CFP® – The CERTIFIED FINANCIAL PLANNER® certification is by the CFP Board of Standards, Inc. To attain the right to use the CFP® mark, an individual must satisfactorily fulfill education, experience and ethics requirements as well as pass a comprehensive exam. 30 hours of continuing education is required every 2 years to maintain the certification.
AIF® – Accredited Investment Fiduciary designation is administered by the Center for Fiduciary Studies fi360. To receive the AIF Designation, an individual must meet prerequisite criteria, complete a training program, and pass a comprehensive examination. Six hours of continuing education is required annually to maintain the designation.
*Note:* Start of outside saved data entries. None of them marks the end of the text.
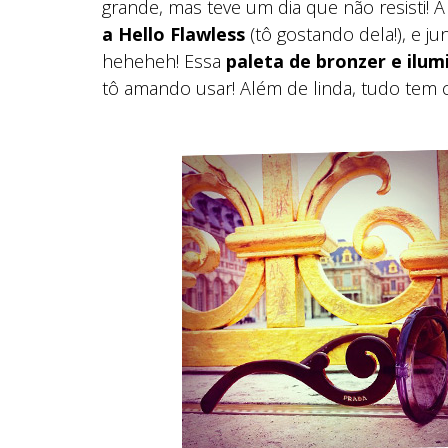
grande, mas teve um dia que não resisti! 
a Hello Flawless
(tô gostando dela!), e j
heheheh! Essa
paleta de bronzer e ilu
tô amando usar! Além de linda, tudo tem c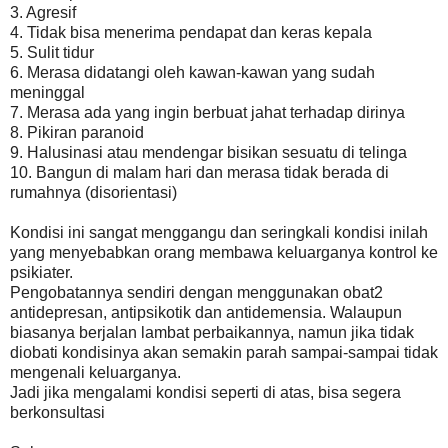
3. Agresif
4. Tidak bisa menerima pendapat dan keras kepala
5. Sulit tidur
6. Merasa didatangi oleh kawan-kawan yang sudah
meninggal
7. Merasa ada yang ingin berbuat jahat terhadap dirinya
8. Pikiran paranoid
9. Halusinasi atau mendengar bisikan sesuatu di telinga
10. Bangun di malam hari dan merasa tidak berada di
rumahnya (disorientasi)
Kondisi ini sangat menggangu dan seringkali kondisi inilah
yang menyebabkan orang membawa keluarganya kontrol ke
psikiater.
Pengobatannya sendiri dengan menggunakan obat2
antidepresan, antipsikotik dan antidemensia. Walaupun
biasanya berjalan lambat perbaikannya, namun jika tidak
diobati kondisinya akan semakin parah sampai-sampai tidak
mengenali keluarganya.
Jadi jika mengalami kondisi seperti di atas, bisa segera
berkonsultasi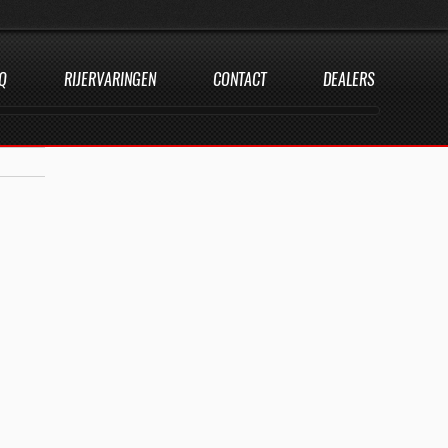
Q
RIJERVARINGEN
CONTACT
DEALERS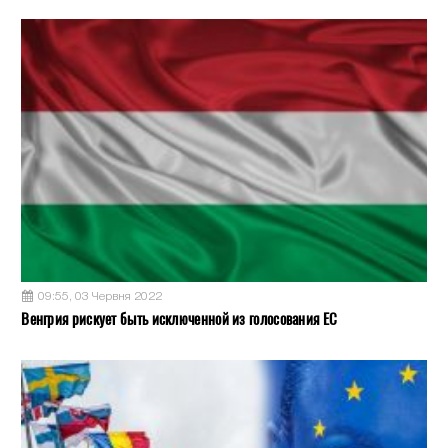
09:55, 03 Червня 2022
Венгрия рискует быть исключенной из голосования ЕС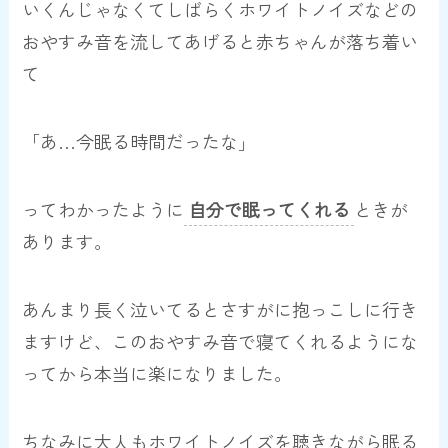
いくんじゃなくてしばらくホワイトノイズなどの
おやすみ音を流してあげると赤ちゃんが落ち着い
て
「あ…今眠る時間だったな」
ってわかったように
自分で眠ってくれる
ときが
あります。
あんまり長く泣いてるとさすがに抱っこしに行き
ますけど、このおやすみ音で寝てくれるようにな
ってから本当に楽になりました。
ちなみに大人もホワイトノイズを聴きながら眠る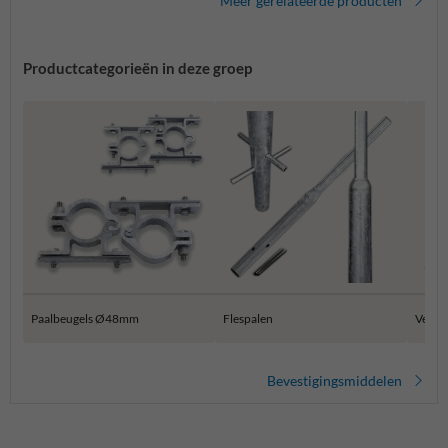
Meer gerelateerde producten
Productcategorieën in deze groep
Paalbeugels Ø48mm
Flespalen
Verkee
Bevestigingsmiddelen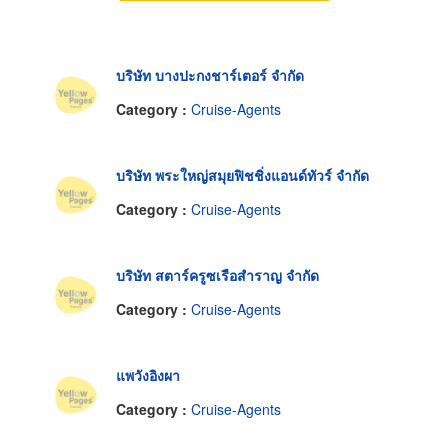
บริษัท บางปะกงชาร์เตอร์ จำกัด
Category :
Cruise-Agents
บริษัท พระใหญ่สมุยฟิชชิ่งแอนด์ทัวร์ จำกัด
Category :
Cruise-Agents
บริษัท สตาร์ครูซเรือสำราญ จำกัด
Category :
Cruise-Agents
แพวังอิงผา
Category :
Cruise-Agents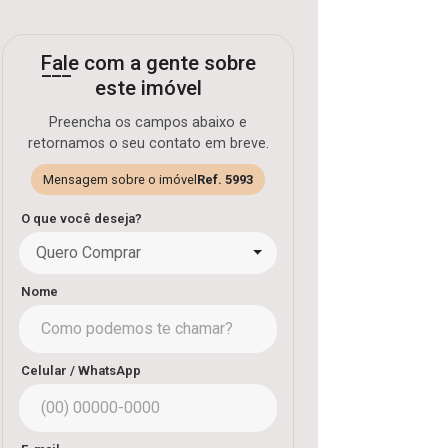
Fale com a gente sobre
este imóvel
Preencha os campos abaixo e
retornamos o seu contato em breve.
Mensagem sobre o imóvel
Ref. 5993
O que você deseja?
Quero Comprar
Nome
Celular / WhatsApp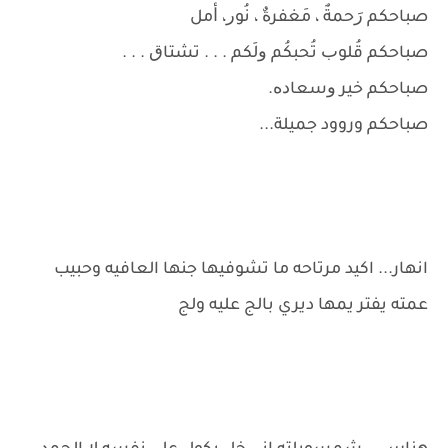
صباحكم ﺭَﺣﻤﺔٌ ، ﻣَﻐﻔﺮﺓٌ ، ﻧُﻮﺭ، ﺃﻣﻞ
صباحكم ﻗُﻠﻮﺏ ﺗُﺤﺒﻜُﻢ ﻭﻟَﻜﻢ . . . ﺗﺸﺘﺎﻕ . . .
صباحكم ﺧﻴﺮ ﻭﺳﻌﺎﺩﻩ.
صباحكم وروود جميلة...
انهار... اكيد مرتاحه ما تشوفيها جنها العافيه وحبيب
عمته يفتر يمها ديري بالج عليه ولج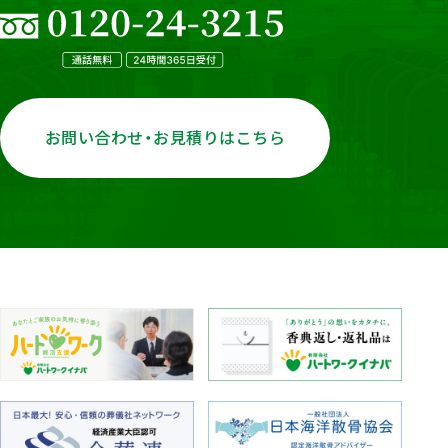
お問い合わせ・お見積りはこちら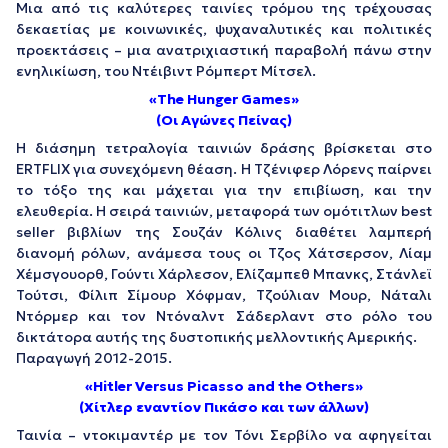
Μια από τις καλύτερες ταινίες τρόμου της τρέχουσας
δεκαετίας με κοινωνικές, ψυχαναλυτικές και πολιτικές
προεκτάσεις – μια ανατριχιαστική παραβολή πάνω στην
ενηλικίωση, του Ντέιβιντ Ρόμπερτ Μίτσελ.
«The Hunger Games»
(Οι Αγώνες Πείνας)
Η διάσημη τετραλογία ταινιών δράσης βρίσκεται στο
ERTFLIX για συνεχόμενη θέαση. Η Τζένιφερ Λόρενς παίρνει
το τόξο της και μάχεται για την επιβίωση, και την
ελευθερία. Η σειρά ταινιών, μεταφορά των ομότιτλων best
seller βιβλίων της Σουζάν Κόλινς διαθέτει λαμπερή
διανομή ρόλων, ανάμεσα τους οι Τζος Χάτσερσον, Λίαμ
Χέμσγουορθ, Γούντι Χάρλεσον, Ελίζαμπεθ Μπανκς, Στάνλεϊ
Τούτσι, Φίλιπ Σίμουρ Χόφμαν, Τζούλιαν Μουρ, Νάταλι
Ντόρμερ και τον Ντόναλντ Σάδερλαντ στο ρόλο του
δικτάτορα αυτής της δυστοπικής μελλοντικής Αμερικής.
Παραγωγή 2012-2015.
«Hitler Versus Picasso and the Others»
(Χίτλερ εναντίον Πικάσο και των άλλων)
Ταινία – ντοκιμαντέρ με τον Τόνι Σερβίλο να αφηγείται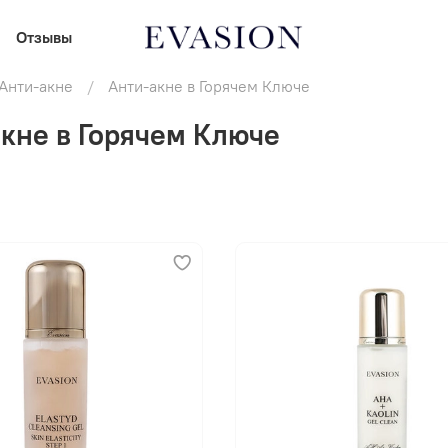
Отзывы
Анти-акне
Анти-акне в Горячем Ключе
кне в Горячем Ключе
В корзину
В корзину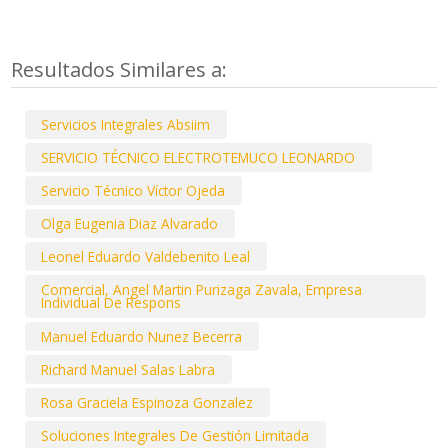
Resultados Similares a:
Servicios Integrales Absiim
SERVICIO TÉCNICO ELECTROTEMUCO LEONARDO
Servicio Técnico Víctor Ojeda
Olga Eugenia Diaz Alvarado
Leonel Eduardo Valdebenito Leal
Comercial, Angel Martin Purizaga Zavala, Empresa
Individual De Respons
Manuel Eduardo Nunez Becerra
Richard Manuel Salas Labra
Rosa Graciela Espinoza Gonzalez
Soluciones Integrales De Gestión Limitada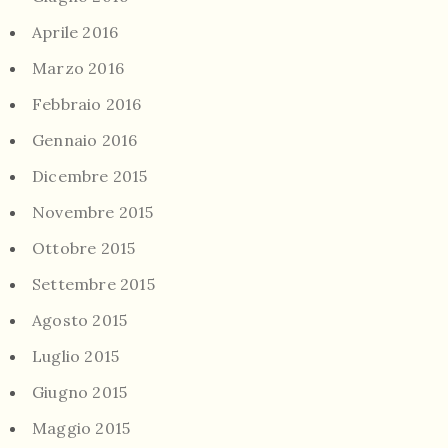
Aprile 2016
Marzo 2016
Febbraio 2016
Gennaio 2016
Dicembre 2015
Novembre 2015
Ottobre 2015
Settembre 2015
Agosto 2015
Luglio 2015
Giugno 2015
Maggio 2015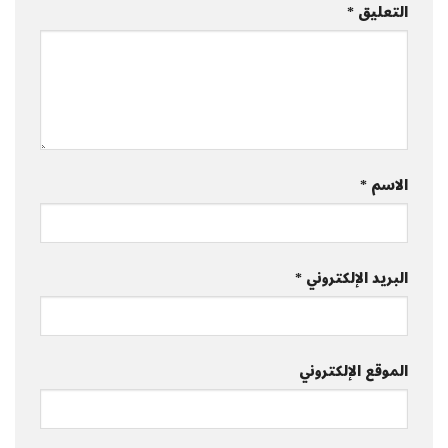
التعليق
*
الاسم
*
البريد الإلكتروني
*
الموقع الإلكتروني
CPA – Certified Public Accountant is a license set by the American Institute of Certified Public Accountants and administered by the National Association of State Boards of Accountancy. Eligibility to sit for the Uniform CPA Exam is determined by individual State Boards of Accountancy. Typically, the requirement is a U.S. bachelor’s degree which includes a minimum number of qualifying credit hours in accounting and business administration with an additional one-year study. All CPA candidates must pass the Uniform CPA Examination to qualify for a CPA certificate and license (i.e., permit to practice) to practice public accounting. CPAs are required to take continuing education courses to renew their license, and most states require CPAs to complete an ethics course during every renewal period.